Contestualmente all’avvio del “Fish MPA Blue”, il Conisma ha avviato il monitoraggio della fauna ittica di Torre Guaceto e ripeterà i propri rilievi al termine dei 12 mesi di attuazione del progetto al fine di verificare lo stato degli stock a seguito della riduzione dello sforzo di pesca.

Inoltre, sempre nell’ambito di questo Interreg e in quello delle azioni della Carta Europea del Turismo Sostenibile, il Consorzio di Gestione di Torre Guaceto ha deciso di inserire capitoli d’intervento dedicati alla pesca sostenibile.

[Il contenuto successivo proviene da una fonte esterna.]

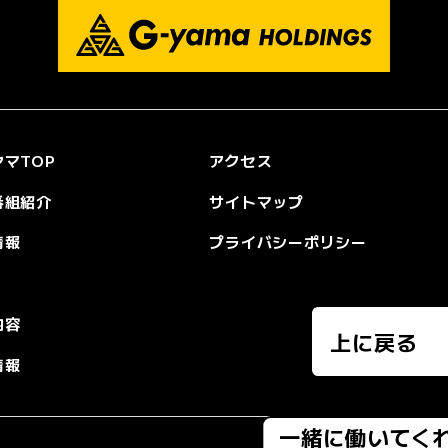
マTOP
アクセス
番組紹介
サイトマップ
情報
プライバシーポリシー
内容
上に戻る
情報
一緒に働いてく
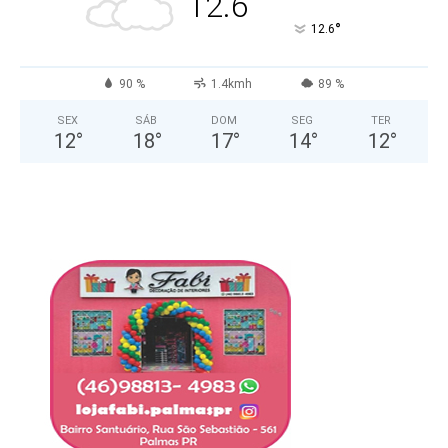
12.6
°
12.6
90 %
1.4kmh
89 %
SEX
SÁB
DOM
SEG
TER
12
°
18
°
17
°
14
°
12
°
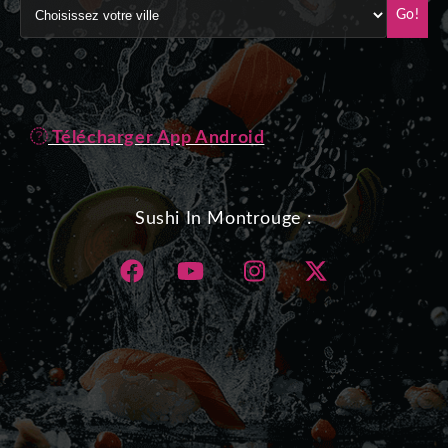
Go!
Télécharger App Android
Sushi In Montrouge :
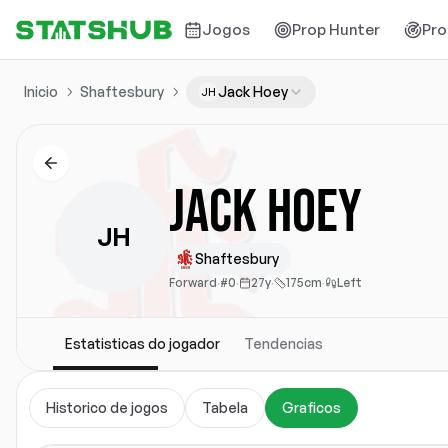
Jogos
Prop Hunter
Pro
Inicio
Shaftesbury
Jack Hoey
JH
Jack Hoey
JH
Shaftesbury
Forward
·
#0
·
27y
·
175cm
·
Left
Estatisticas do jogador
Tendencias
Historico de jogos
Tabela
Graficos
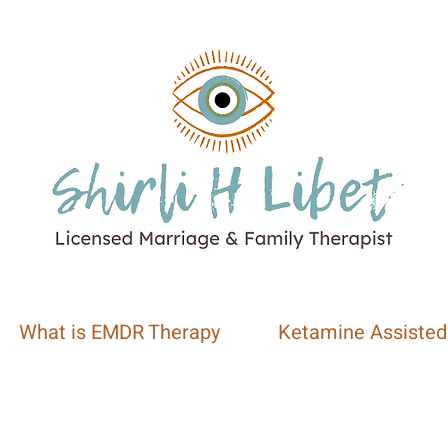
What is EMDR Therapy
Ketamine Assisted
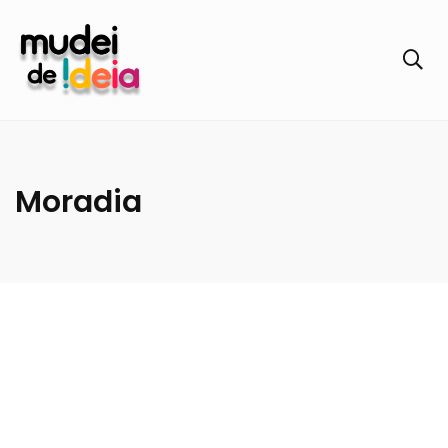
Moradia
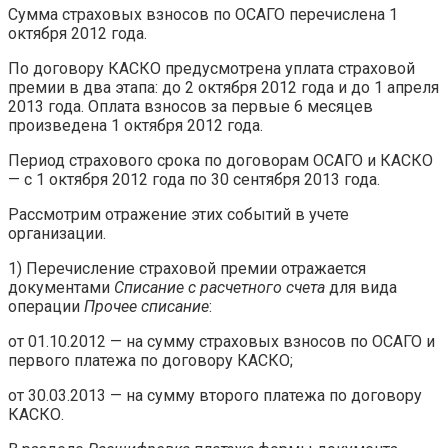
Сумма страховых взносов по ОСАГО перечислена 1
октября 2012 года.
По договору КАСКО предусмотрена уплата страховой
премии в два этапа: до 2 октября 2012 года и до 1 апреля
2013 года. Оплата взносов за первые 6 месяцев
произведена 1 октября 2012 года.
Период страхового срока по договорам ОСАГО и КАСКО
— с 1 октября 2012 года по 30 сентября 2013 года.
Рассмотрим отражение этих событий в учете
организации.
1) Перечисление страховой премии отражается
документами
Списание с расчетного счета
для вида
операции
Прочее списание
:
от 01.10.2012 — на сумму страховых взносов по ОСАГО и
первого платежа по договору КАСКО;
от 30.03.2013 — на сумму второго платежа по договору
КАСКО.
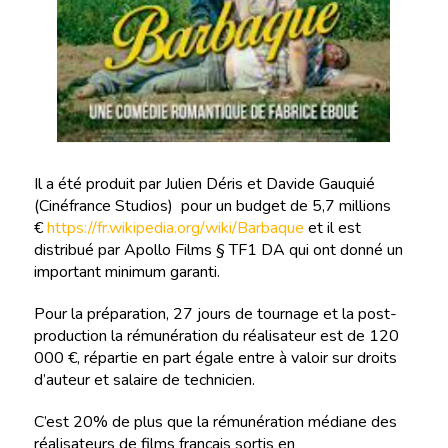
Il a été produit par Julien Déris et Davide Gauquié
(Cinéfrance Studios) pour un budget de 5,7 millions
€
https://fr.wikipedia.org/wiki/Barbaque
et il est
distribué par Apollo Films § TF1 DA qui ont donné un
important minimum garanti.
Pour la préparation, 27 jours de tournage et la post-
production la rémunération du réalisateur est de 120
000 €, répartie en part égale entre à valoir sur droits
d’auteur et salaire de technicien.
C’est 20% de plus que la rémunération médiane des
réalisateurs de films français sortis en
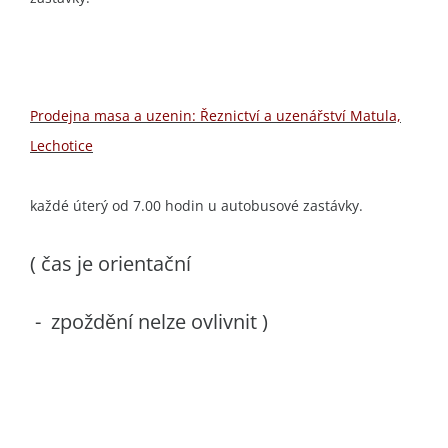
Prodejna masa a uzenin: Řeznictví a uzenářství Matula,
Lechotice
každé úterý od 7.00 hodin u autobusové zastávky.
( čas je orientační
- zpoždění nelze ovlivnit )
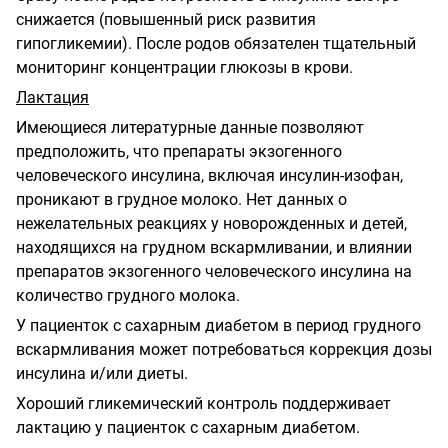
снижается (повышенный риск развития
гипогликемии). После родов обязателен тщательный
мониторинг концентрации глюкозы в крови.
Лактация
Имеющиеся литературные данные позволяют
предположить, что препараты экзогенного
человеческого инсулина, включая инсулин-изофан,
проникают в грудное молоко. Нет данных о
нежелательных реакциях у новорожденных и детей,
находящихся на грудном вскармливании, и влиянии
препаратов экзогенного человеческого инсулина на
количество грудного молока.
У пациенток с сахарным диабетом в период грудного
вскармливания может потребоваться коррекция дозы
инсулина и/или диеты.
Хороший гликемический контроль поддерживает
лактацию у пациенток с сахарным диабетом.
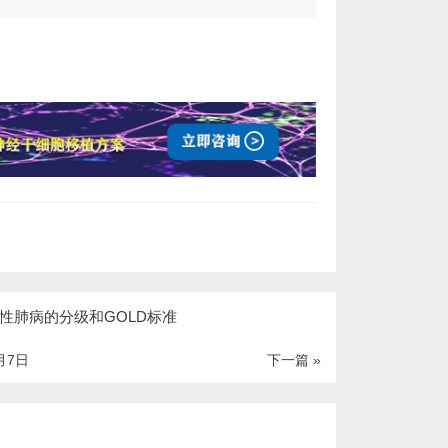
性肺病的分级和GOLD标准
月7日
下一篇 »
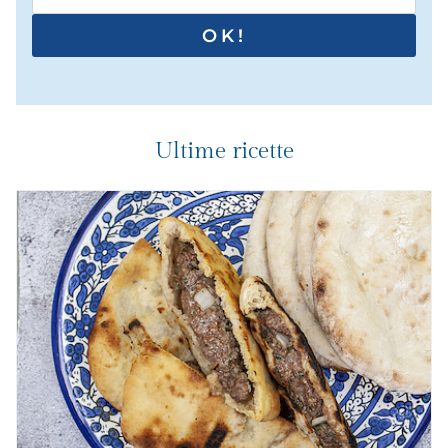
OK!
Ultime ricette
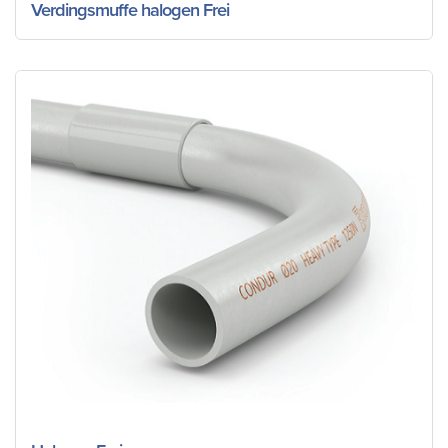
Verdingsmuffe halogen Frei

“Torre Guaceto è stata scelta – ha dichiarato il presidente del Consorzio, Vincenzo Epifani – proprio grazie all’importante azione di tutela del mare e conversione della pesca tradizionale del luogo in attività sostenibile portata avanti al 2005 a oggi dall’ente che presiedo. Questo per noi è grande motivo di orgoglio che registriamo quale valore aggiunto ad un obiettivo conquistato solo poche settimane addietro: quello del riconoscimento della piccola pesca sostenibile di Torre Guaceto quale presidio Slow Food. La realizzazione di questo sogno per il quale dobbiamo la nostra gratitudine a Slow Food, ci permetterà di valorizzare maggiormente l’attività dei nostri pescatori e di dare una boccata d’ossigeno all’economia locale”.